Sabre-Rattling in NATO's Backyard
The U.K. Telegraph reports that Russia is conducting its latest round of sabre-rattling in much warmer waters--a location that might be described as NATO's backyard.
According to the paper, Moscow dispatched a pair of TU-160 Blackjack bombers to participate in an on-going Russian naval exercise off the coast of Spain and France. During today's mission, the bombers fired long-range air-to-surface missiles in the Bay of Biscay, providing another demonstration of Russia's resurgent military power. It's Russia's largest show-of-force near NATO territory in more than 25 years.
While often described as Moscow's answer to the U.S. B-1, the Blackjack is actually about 30% larger and has a higher top speed than its American counterpart. Primary armament for the TU-160 consists of the AS-15 Kent (a long-range cruise missile), and the AS-16 Kickback, roughly equivalent to the U.S. Short-Range Attack Missile or SRAM.
While the AS-16 was originally designed to punch through land-based air defenses (with a nuclear warhead), Russia has developed an anti-ship version that was first exhibited more than a decade ago. Moscow hasn't announced the type of missiles that were employed during the exercise, although the AS-16 is the most logical choice. There was no word on what notional targets (if any) were assigned to the bombers and their missiles.
Today's bomber mission is part of a larger Russian air and naval exercise that was announced last month. A total of 11 vessels--including Russia's only aircraft carrier, the Admiral Kuznetsov--are participating in the drills, described as the largest near NATO territory since the Cold War.
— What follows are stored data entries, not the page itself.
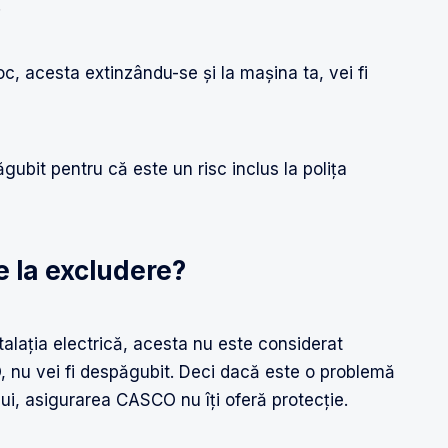
.
oc, acesta extinzându-se și la mașina ta, vei fi
gubit pentru că este un risc inclus la polița
e la excludere?
talația electrică, acesta nu este considerat
O, nu vei fi despăgubit. Deci dacă este o problemă
ui, asigurarea CASCO nu îți oferă protecție.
The on-going exercise serves a number of purposes. First, it allows outgoing Russian President Vladimir Putin to flex his military muscles, demonstrating that Russia's military has awakened from a decade of inactivity and under-funding. The air and naval drill is the latest in a series of highly provocative Russian military missions over the past year. During that time, Moscow's long-range bomber force has flown a series of sorties against Norway, Great Britain, Iceland, Canada, Alaska, and U.S. bases in the Far East.
On an operational level, the exercise will allow the Admiral Kuznetsov's air wing to conduct needed training, under better weather conditions than those found in Russian waters during the winter months. While the Kuznetsov remains the pride of the Russian fleet, flight training has been sporadic since the vessel rejoined the fleet in 2006, more than a decade after it was built. During its early years, the carrier was beset with technical problems, including faulty arrester gear used to halt landing jets.
While the current drill pales in comparison to large-scale naval exercises of the Soviet era, it will score domestic political points for Mr. Putin, with elections in the offing. The maneuvers also allow him to forcibly express his displeasure over various western initiatives, ranging from independence for Kosovo, to a proposed missile defense deployment in Poland and the Czech Republic. Putin apparently believes that by ratcheting up the military posturing, he can persuade NATO to back down on those proposals.
And, it just might work. The Democrats are united in their opposition to the European missile defense shield, and the Kremlin would prefer to deal with a President Clinton or President Obama in 2009. In the interim, the Russians will keep staging high-profile military exercises near NATO territory, giving liberal elites another excuse to complain about "soured" relations with Moscow, and blaming it all on President Bush.
At the risk of sounding redundant, the Russian exercise in the Bay of Biscay makes a Bear run against the U.S. eastern seaboard all-but-inevitable. With TU-95s scheduled to participate in the current exercise, it would be easy to add an extra "cell" of bombers (two aircraft) to the formation. As the Bears approach the Greenland-Iceland-U.K. Gap, most of the bombers would turn south, steering around Britain and heading toward the exercise area. The remaining two-ship element would break west, bound for our east coast. After flying parallel to the coastline, the Bears would land in Cuba or Venezuela, then return by the same route a few days later.